Menjelang berakhirnya bulan Ramadan, umat Islam di Indonesia menantikan pengumuman resmi mengenai penetapan Hari Raya Idul Fitri. Penentuan awal bulan Syawal tersebut dilakukan melalui sidang isbat yang diselenggarakan oleh pemerintah. Sidang ini menjadi forum resmi yang digelar setiap tahun untuk menentukan kapan 1 Syawal dimulai berdasarkan hasil perhitungan astronomi dan pengamatan hilal.
Sidang isbat merupakan agenda penting yang dilaksanakan oleh Kementerian Agama Republik Indonesia guna memastikan kepastian waktu perayaan Lebaran bagi masyarakat. Keputusan dari sidang tersebut nantinya akan diumumkan secara resmi kepada publik dan menjadi acuan dalam pelaksanaan Hari Raya Idul Fitri di Indonesia.
Jadwal dan Lokasi Sidang Isbat Penentuan 1 Syawal 1447 H
Berdasarkan informasi yang dilansir dari laman metro.tv, pemerintah dijadwalkan menggelar sidang isbat penetapan 1 Syawal 1447 Hijriah pada 19 Maret 2026. Tanggal tersebut bertepatan dengan 29 Ramadan 1447 H dalam kalender Hijriah. Sidang penentuan awal Syawal ini akan diselenggarakan di Auditorium H.M. Rasjidi yang berada di kantor pusat Kementerian Agama Republik Indonesia di Jakarta. Rapat tersebut direncanakan dimulai sekitar pukul 16.00 WIB dan melibatkan berbagai pihak yang berkaitan dengan penetapan awal bulan Hijriah.
Peserta yang hadir biasanya terdiri dari perwakilan organisasi kemasyarakatan Islam, para pakar astronomi, ahli falak, serta perwakilan lembaga pemerintah terkait. Kehadiran berbagai unsur ini bertujuan memastikan proses penetapan awal Syawal dilakukan secara ilmiah dan transparan.

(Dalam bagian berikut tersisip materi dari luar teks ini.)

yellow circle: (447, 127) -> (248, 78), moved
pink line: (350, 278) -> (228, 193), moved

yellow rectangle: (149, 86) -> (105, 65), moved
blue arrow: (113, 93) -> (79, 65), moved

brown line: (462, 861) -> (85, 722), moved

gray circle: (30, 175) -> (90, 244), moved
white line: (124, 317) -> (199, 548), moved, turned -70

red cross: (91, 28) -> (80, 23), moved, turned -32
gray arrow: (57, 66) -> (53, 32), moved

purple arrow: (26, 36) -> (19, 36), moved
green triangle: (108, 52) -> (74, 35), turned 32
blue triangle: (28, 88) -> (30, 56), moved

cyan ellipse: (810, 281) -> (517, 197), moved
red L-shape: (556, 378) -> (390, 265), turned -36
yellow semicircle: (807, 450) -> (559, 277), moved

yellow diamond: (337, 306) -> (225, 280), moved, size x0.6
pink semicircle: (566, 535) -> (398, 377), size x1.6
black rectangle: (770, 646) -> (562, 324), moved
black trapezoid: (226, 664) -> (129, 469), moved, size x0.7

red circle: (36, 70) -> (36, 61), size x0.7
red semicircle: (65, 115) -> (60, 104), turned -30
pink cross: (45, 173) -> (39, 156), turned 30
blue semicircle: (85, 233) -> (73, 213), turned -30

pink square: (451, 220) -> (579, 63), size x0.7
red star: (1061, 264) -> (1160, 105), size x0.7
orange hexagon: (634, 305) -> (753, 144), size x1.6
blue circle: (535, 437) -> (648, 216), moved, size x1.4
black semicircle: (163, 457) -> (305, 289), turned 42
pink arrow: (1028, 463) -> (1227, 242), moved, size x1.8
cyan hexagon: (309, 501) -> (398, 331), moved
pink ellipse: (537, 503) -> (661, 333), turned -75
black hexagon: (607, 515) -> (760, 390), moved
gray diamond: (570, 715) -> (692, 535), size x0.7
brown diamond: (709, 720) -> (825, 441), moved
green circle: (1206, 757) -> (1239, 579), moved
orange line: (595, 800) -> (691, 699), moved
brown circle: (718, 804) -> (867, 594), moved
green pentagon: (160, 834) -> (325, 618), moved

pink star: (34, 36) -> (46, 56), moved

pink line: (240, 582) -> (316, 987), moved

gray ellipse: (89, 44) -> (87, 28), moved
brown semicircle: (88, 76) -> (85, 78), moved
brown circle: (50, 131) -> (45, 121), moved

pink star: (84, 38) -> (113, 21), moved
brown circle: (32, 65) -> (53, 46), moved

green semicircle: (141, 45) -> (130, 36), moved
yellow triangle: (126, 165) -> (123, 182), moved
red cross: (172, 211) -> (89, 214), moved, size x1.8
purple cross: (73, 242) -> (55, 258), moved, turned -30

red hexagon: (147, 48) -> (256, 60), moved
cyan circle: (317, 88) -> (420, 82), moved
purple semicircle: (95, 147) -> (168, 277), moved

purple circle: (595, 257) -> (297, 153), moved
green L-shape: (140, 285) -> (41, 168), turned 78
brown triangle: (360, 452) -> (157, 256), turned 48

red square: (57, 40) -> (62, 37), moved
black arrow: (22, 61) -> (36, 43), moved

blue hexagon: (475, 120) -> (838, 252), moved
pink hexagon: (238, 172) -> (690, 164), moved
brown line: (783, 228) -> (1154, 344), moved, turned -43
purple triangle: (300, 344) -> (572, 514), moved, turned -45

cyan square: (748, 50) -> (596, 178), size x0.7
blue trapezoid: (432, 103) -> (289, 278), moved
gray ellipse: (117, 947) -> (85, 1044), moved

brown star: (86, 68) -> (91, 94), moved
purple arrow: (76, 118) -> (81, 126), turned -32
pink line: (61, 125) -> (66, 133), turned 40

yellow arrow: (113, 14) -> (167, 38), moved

Tahapan Pelaksanaan Sidang Isbat
Dalam prosesnya, sidang isbat tidak langsung mengambil keputusan. Ada beberapa tahapan yang harus dilalui sebelum pemerintah menetapkan tanggal resmi Idul Fitri.
- Seminar Posisi Hilal
Tahapan awal dimulai dengan seminar yang membahas posisi hilal pada akhir bulan Ramadan. Dalam forum ini, para ahli astronomi dan pakar falak mempresentasikan hasil perhitungan astronomi terkait kemungkinan terlihatnya hilal di wilayah Indonesia. Paparan tersebut menjadi dasar ilmiah sebelum proses penentuan dilakukan. - Verifikasi Laporan Rukyatul Hilal
Setelah seminar selesai, pemerintah akan memeriksa laporan hasil pemantauan hilal dari berbagai titik pengamatan di Indonesia. Tim pemantau yang berada di sejumlah daerah akan mengirimkan laporan hasil rukyatul hilal kepada pemerintah untuk kemudian diverifikasi kebenarannya. - Pelaksanaan Sidang Isbat
Tahap berikutnya adalah sidang isbat yang dilakukan secara tertutup. Dalam pertemuan ini, pemerintah bersama para ulama serta perwakilan organisasi Islam akan membahas hasil hisab dan laporan rukyat yang telah dikumpulkan sebelumnya. Semua data tersebut menjadi bahan pertimbangan dalam menentukan awal bulan Syawal. - Pengumuman Resmi oleh Menteri Agama
Setelah keputusan diambil, pemerintah akan mengumumkan hasil sidang isbat kepada masyarakat. Menteri Agama biasanya menyampaikan keputusan tersebut melalui konferensi pers yang disiarkan secara langsung oleh berbagai media nasional.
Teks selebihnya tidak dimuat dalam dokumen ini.